İnsanoğlunun, toplayıcı ve avcılık dönemlerinden bu yana emek hep kutsal görülmüştür. Kutsaldır ama tüm kutsallar gibi hep istismar edilmiş hep çiğnenmiştir.
Konumuz emekle emeğin kutsallığı ile direk alakalı olmasa da, yıllar boyu üreten emek veren hep başarmıştır. Üretmek onurlu bir duruş, insanın yada toplumun kendine saygısıdır. Üretmeyen insan ve toplum değer görmez, değer görmediği gibi de açık yada gizliden birilerinin kölesi olur.

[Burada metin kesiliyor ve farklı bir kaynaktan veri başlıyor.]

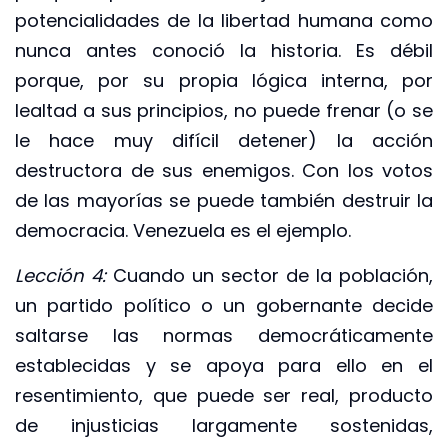
potencialidades de la libertad humana como
nunca antes conoció la historia. Es débil
porque, por su propia lógica interna, por
lealtad a sus principios, no puede frenar (o se
le hace muy difícil detener) la acción
destructora de sus enemigos. Con los votos
de las mayorías se puede también destruir la
democracia. Venezuela es el ejemplo.
Lección 4:
Cuando un sector de la población,
un partido político o un gobernante decide
saltarse las normas democráticamente
establecidas y se apoya para ello en el
resentimiento, que puede ser real, producto
de injusticias largamente sostenidas,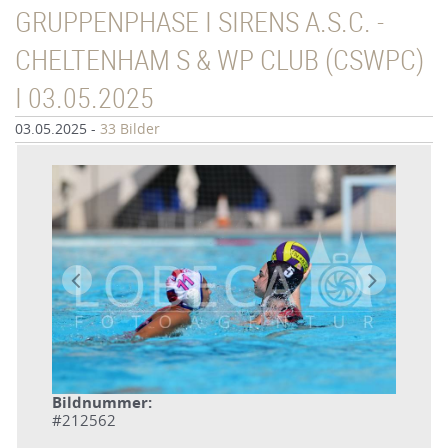
GRUPPENPHASE I SIRENS A.S.C. -
CHELTENHAM S & WP CLUB (CSWPC)
I 03.05.2025
03.05.2025
-
33 Bilder
Bildnummer:
#212562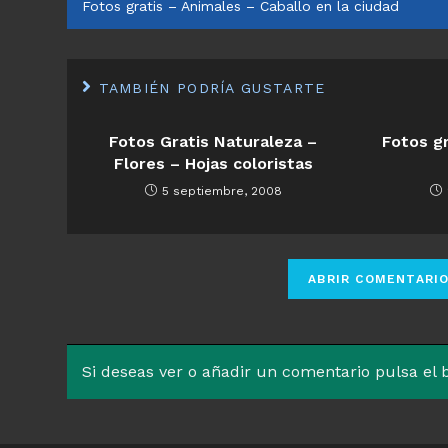
Fotos gratis – Animales – Caballo en la ciudad
ARTÍCULOS
TAMBIÉN PODRÍA GUSTARTE
Fotos Gratis Naturaleza –
Fotos gr
Flores – Hojas coloristas
5 septiembre, 2008
Si deseas ver o añadir un comentario pulsa el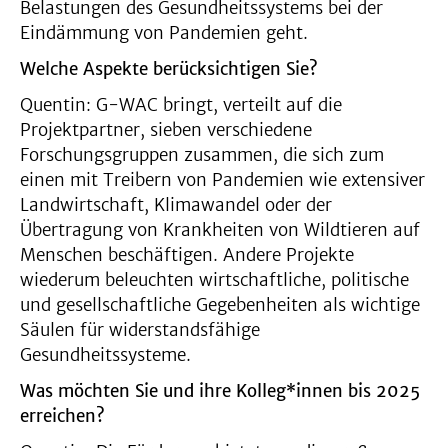
Belastungen des Gesundheitssystems bei der
Eindämmung von Pandemien geht.
Welche Aspekte berücksichtigen Sie?
Quentin: G-WAC bringt, verteilt auf die
Projektpartner, sieben verschiedene
Forschungsgruppen zusammen, die sich zum
einen mit Treibern von Pandemien wie extensiver
Landwirtschaft, Klimawandel oder der
Übertragung von Krankheiten von Wildtieren auf
Menschen beschäftigen. Andere Projekte
wiederum beleuchten wirtschaftliche, politische
und gesellschaftliche Gegebenheiten als wichtige
Säulen für widerstandsfähige
Gesundheitssysteme.
Was möchten Sie und ihre Kolleg*innen bis 2025
erreichen?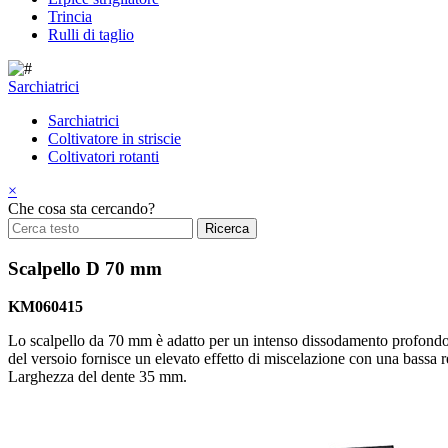
Trincia
Rulli di taglio
Sarchiatrici
Sarchiatrici
Coltivatore in striscie
Coltivatori rotanti
×
Che cosa sta cercando?
Scalpello D 70 mm
KM060415
Lo scalpello da 70 mm è adatto per un intenso dissodamento profondo d
del versoio fornisce un elevato effetto di miscelazione con una bassa r
Larghezza del dente 35 mm.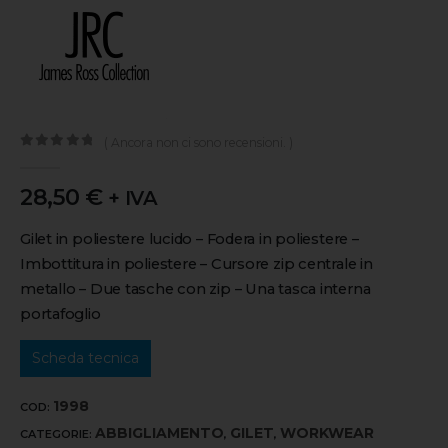
( Ancora non ci sono recensioni. )
0
out of 5
28,50
€
+ IVA
Gilet in poliestere lucido – Fodera in poliestere –
Imbottitura in poliestere – Cursore zip centrale in
metallo – Due tasche con zip – Una tasca interna
portafoglio
Scheda tecnica
1998
COD:
ABBIGLIAMENTO
GILET
WORKWEAR
CATEGORIE:
,
,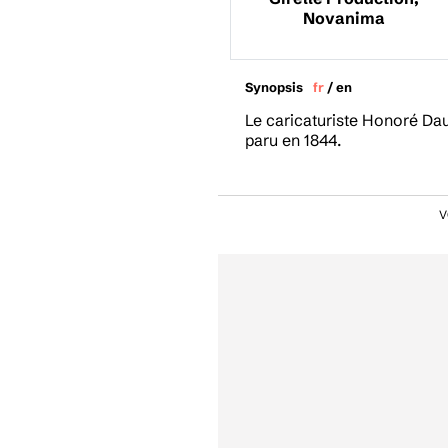
Novanima
Synopsis
fr
/
en
Le caricaturiste Honoré Dau
paru en 1844.
V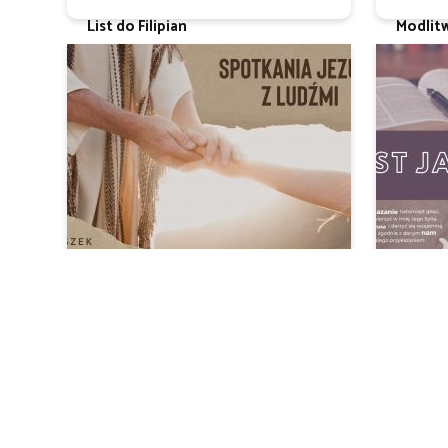
List do Filipian
Modlit
ks. Leszek Czyż
Ks. Leszek
Spotkania Jezusa z ludźmi
Studium
Ks. Leszek Czyż
Ks. Leszek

Çok ağır gelecek ama üretmeden, sadece tüketen insana asalak deriz ve toplumda en kıymetsiz insan türüdür. Asla saygıyı hak etmez ve zaten asla da saygı görmez. Aynı durum toplumlar, Milletler için de geçerlidir. Üretmeyen toplumlar, aynı insanlar gibi önce ekonomik olarak başkalarına muhtaç hale gelir, böylelikle adım adım onurunu kaybeder, sonrasında ise yine yukarda değindiğim gibi avuç açmak zorunda kaldığı ülke ve milletlerin boyunduruğu altına girerler.
Atatürk’ün dediği gibi savaşla kazanılan zaferler , eğer ekonomi ile taçlandırılmaz ise geri kaybedilmeye mahkumdur .
Onurlu yaşamak için, özgürlük için, bağımsızlık için, tek çıkışımız üreterek, kendi kendine yeten bir ülke olmaktan geçer.